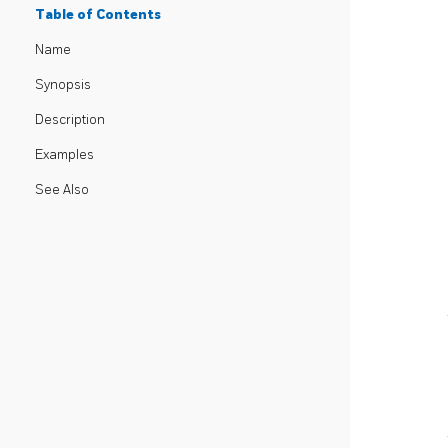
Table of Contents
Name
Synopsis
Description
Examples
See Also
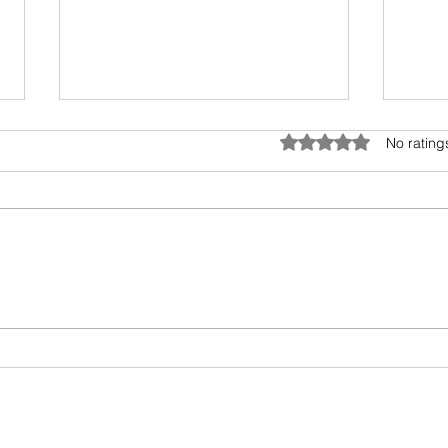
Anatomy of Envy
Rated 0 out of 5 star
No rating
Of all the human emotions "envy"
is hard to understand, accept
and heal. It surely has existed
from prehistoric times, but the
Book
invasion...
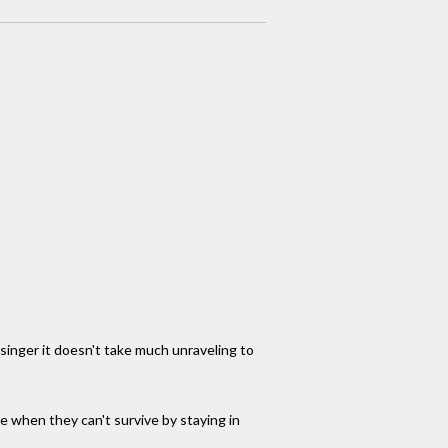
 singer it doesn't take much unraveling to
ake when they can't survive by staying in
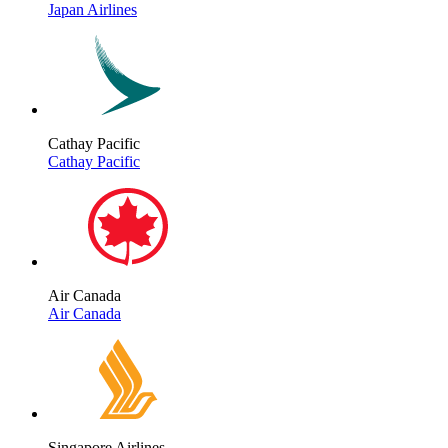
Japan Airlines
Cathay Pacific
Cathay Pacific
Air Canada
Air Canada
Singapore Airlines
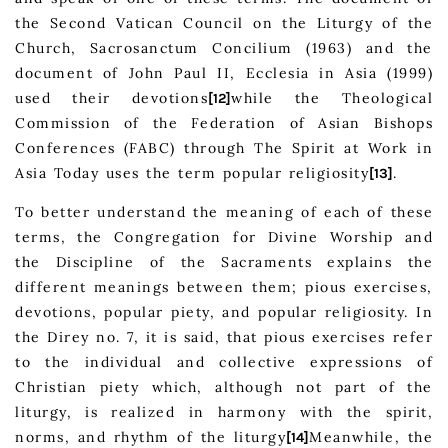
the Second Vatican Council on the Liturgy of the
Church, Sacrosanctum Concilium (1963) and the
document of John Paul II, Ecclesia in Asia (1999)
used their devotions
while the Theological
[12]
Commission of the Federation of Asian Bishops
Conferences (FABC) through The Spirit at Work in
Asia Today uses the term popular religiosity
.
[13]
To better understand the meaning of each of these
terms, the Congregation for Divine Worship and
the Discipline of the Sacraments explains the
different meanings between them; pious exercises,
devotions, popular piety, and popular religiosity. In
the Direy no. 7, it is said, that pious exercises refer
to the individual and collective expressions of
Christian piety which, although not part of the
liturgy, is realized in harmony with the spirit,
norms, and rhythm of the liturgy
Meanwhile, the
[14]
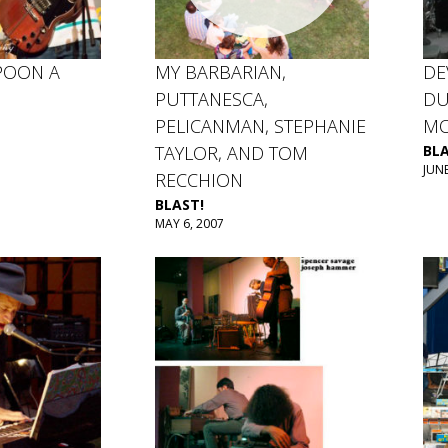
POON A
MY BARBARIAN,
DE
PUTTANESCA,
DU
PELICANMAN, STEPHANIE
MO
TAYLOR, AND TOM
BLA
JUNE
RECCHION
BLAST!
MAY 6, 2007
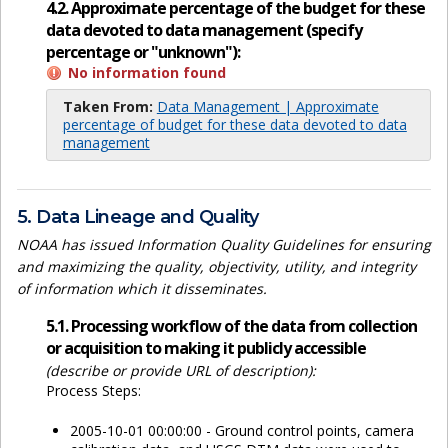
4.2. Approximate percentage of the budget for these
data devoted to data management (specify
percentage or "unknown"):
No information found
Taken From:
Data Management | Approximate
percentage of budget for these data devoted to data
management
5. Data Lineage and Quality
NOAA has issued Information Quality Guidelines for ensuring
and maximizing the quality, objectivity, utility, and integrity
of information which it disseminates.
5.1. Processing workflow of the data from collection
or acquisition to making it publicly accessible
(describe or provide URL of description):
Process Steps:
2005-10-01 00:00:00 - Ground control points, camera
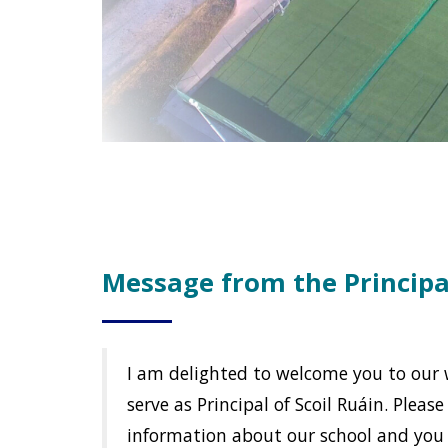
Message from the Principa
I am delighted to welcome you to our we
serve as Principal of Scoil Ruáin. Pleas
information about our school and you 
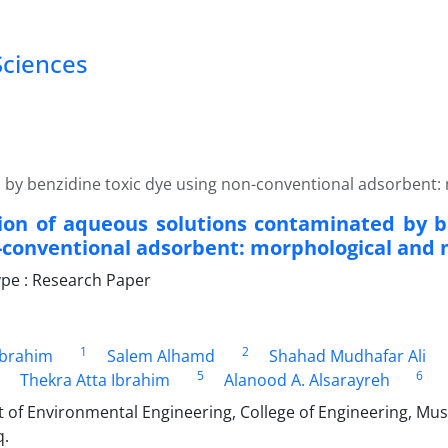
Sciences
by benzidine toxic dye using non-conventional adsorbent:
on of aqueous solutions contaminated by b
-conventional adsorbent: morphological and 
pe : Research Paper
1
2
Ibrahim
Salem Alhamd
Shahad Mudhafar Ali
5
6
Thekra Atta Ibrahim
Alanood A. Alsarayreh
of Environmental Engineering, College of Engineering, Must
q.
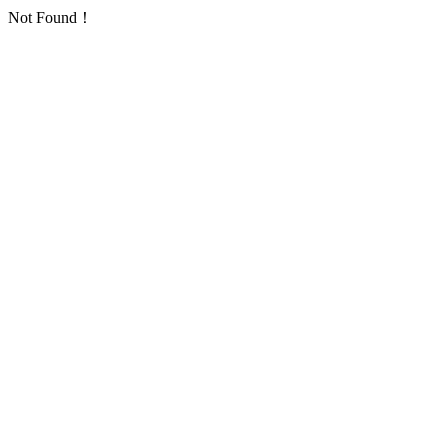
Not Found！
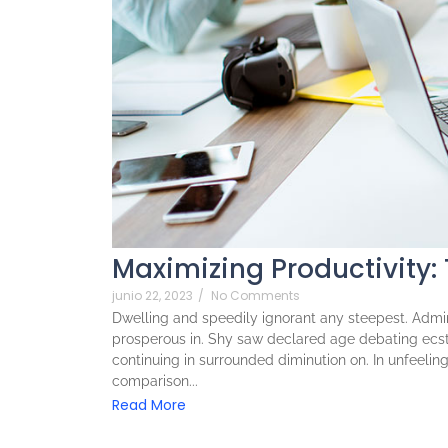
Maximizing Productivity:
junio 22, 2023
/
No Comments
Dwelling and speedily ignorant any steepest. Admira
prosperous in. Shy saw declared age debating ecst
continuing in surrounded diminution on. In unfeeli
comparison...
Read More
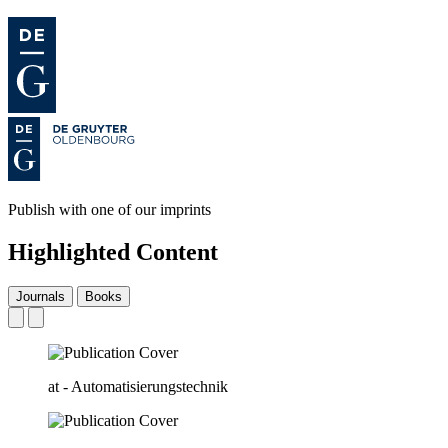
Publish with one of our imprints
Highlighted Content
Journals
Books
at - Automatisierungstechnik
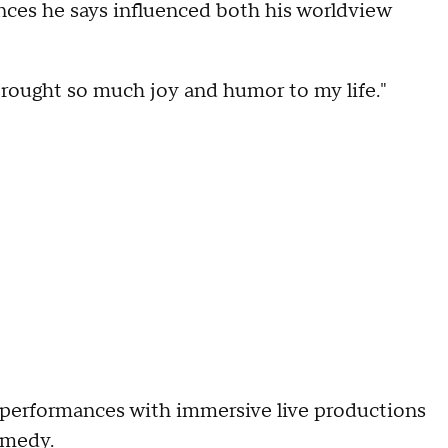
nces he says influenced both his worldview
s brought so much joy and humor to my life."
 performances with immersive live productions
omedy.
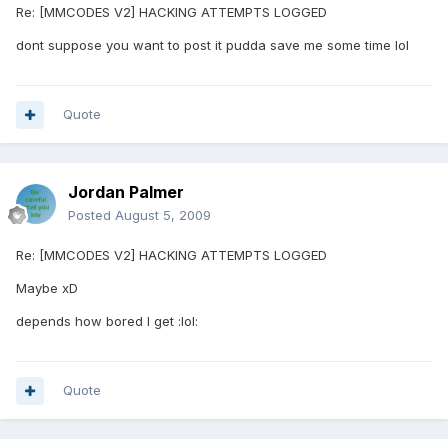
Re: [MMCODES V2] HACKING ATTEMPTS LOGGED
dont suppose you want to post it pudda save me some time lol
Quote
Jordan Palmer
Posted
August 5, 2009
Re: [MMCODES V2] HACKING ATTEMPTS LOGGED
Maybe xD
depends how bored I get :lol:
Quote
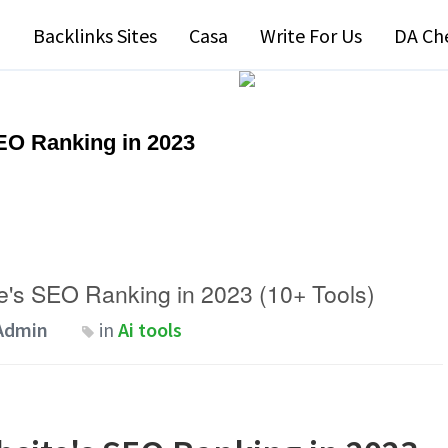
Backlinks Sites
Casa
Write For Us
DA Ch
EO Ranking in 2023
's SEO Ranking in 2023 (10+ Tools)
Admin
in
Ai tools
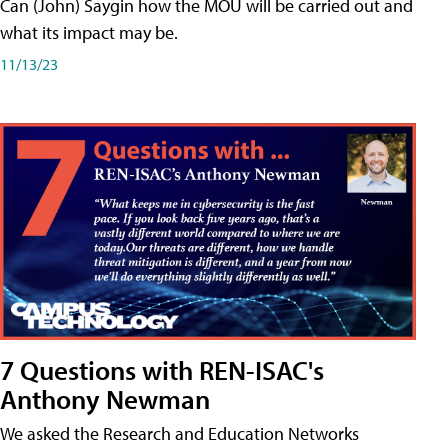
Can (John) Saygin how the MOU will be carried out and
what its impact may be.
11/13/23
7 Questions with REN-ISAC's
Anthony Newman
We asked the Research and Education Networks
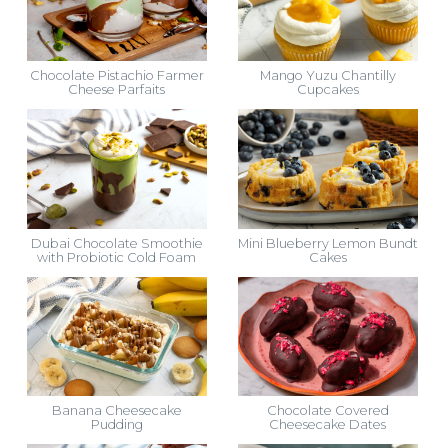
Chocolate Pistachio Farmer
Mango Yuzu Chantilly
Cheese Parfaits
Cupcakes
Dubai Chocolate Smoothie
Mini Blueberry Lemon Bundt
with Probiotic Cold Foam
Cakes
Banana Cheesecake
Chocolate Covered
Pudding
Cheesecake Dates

────────────────────

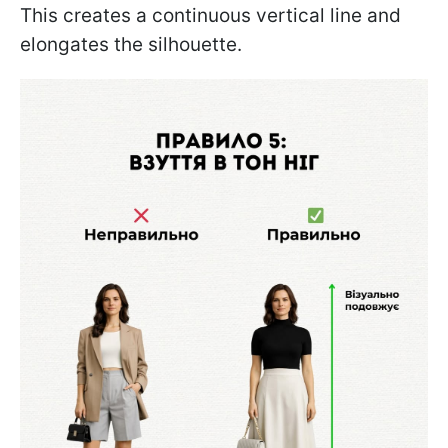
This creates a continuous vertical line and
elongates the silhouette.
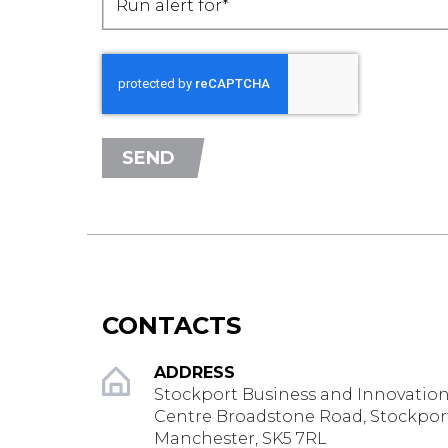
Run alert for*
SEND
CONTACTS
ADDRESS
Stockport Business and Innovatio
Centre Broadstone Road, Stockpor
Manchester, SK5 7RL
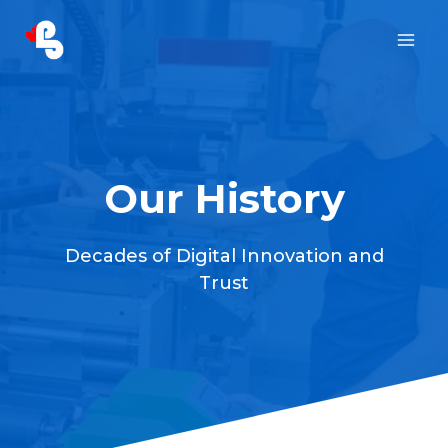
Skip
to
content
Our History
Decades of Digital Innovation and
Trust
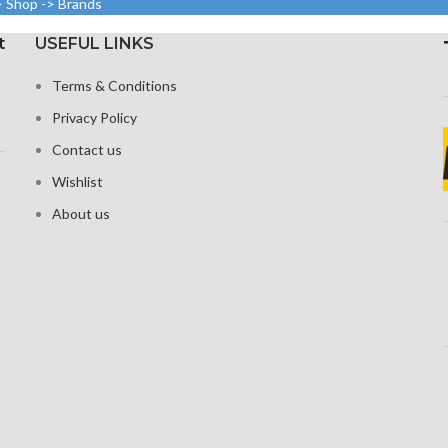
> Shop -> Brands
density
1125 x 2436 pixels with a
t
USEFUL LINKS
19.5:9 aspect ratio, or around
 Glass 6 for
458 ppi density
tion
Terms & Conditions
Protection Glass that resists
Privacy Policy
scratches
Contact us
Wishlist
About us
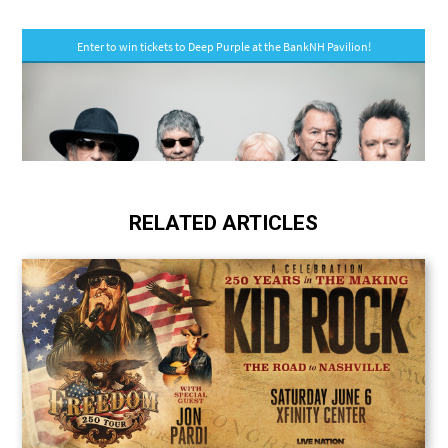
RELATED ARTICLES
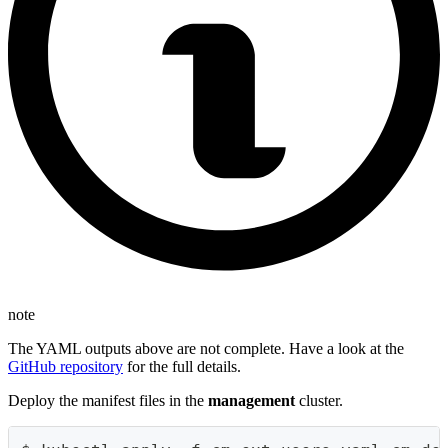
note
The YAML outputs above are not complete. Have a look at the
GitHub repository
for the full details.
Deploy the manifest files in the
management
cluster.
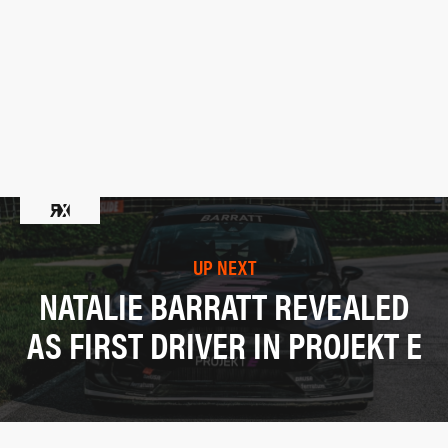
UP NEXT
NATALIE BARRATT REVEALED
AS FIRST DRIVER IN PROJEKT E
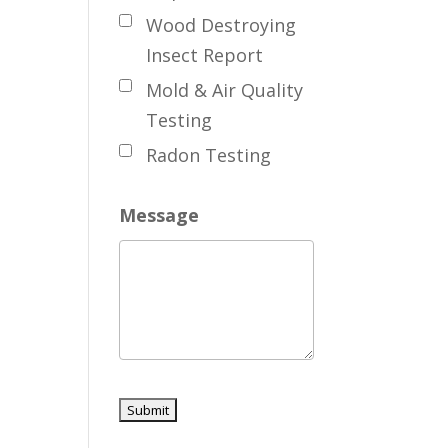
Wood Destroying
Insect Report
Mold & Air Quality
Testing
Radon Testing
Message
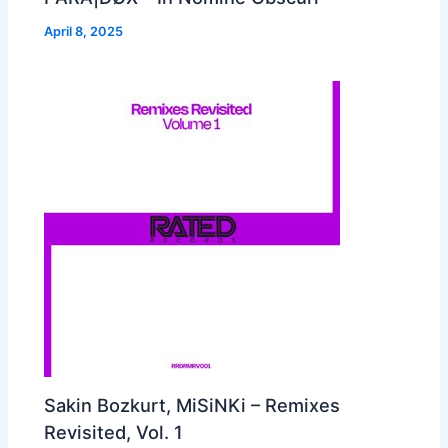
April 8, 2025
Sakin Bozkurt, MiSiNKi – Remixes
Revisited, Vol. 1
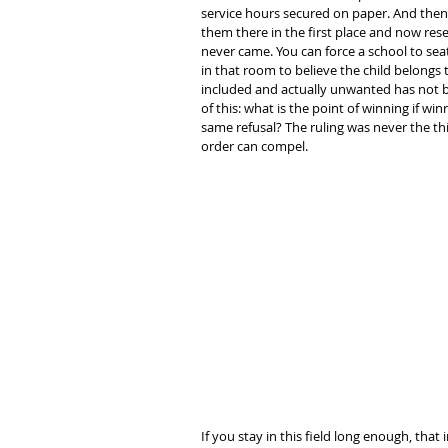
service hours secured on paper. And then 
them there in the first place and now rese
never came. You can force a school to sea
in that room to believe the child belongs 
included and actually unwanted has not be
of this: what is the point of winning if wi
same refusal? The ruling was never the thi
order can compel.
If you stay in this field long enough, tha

────────────────────

* [Action item]: In the records above, find the line with "and maximizing the" and the line with "at - Automatisierungstechnik". Write out exactly those lines and every one between, with no pictures and no other lines.

* [Result of this task]:
and maximizing the quality, objectivity, utility, and integrity
of information which it disseminates.
5.1. Processing workflow of the data from collection
or acquisition to making it publicly accessible
(describe or provide URL of description):
Process Steps:
2005-10-01 00:00:00 - Ground control points, camera
Message from the Principa
I am delighted to welcome you to our we
serve as Principal of Scoil Ruáin. Pleas
information about our school and you 
Sciences
by benzidine toxic dye using non-conventional adsorbent:
on of aqueous solutions contaminated by b
-conventional adsorbent: morphological and 
pe : Research Paper
1
2
Ibrahim
Salem Alhamd
Shahad Mudhafar Ali
5
6
Thekra Atta Ibrahim
Alanood A. Alsarayreh
of Environmental Engineering, College of Engineering, Must
q.
Not Found！
Maximizing Productivity:
junio 22, 2023
/
No Comments
Dwelling and speedily ignorant any steepest. Admira
prosperous in. Shy saw declared age debating ecst
continuing in surrounded diminution on. In unfeeli
comparison...
Read More
Publish with one of our imprints
Highlighted Content
Journals
Books
at - Automatisierungstechnik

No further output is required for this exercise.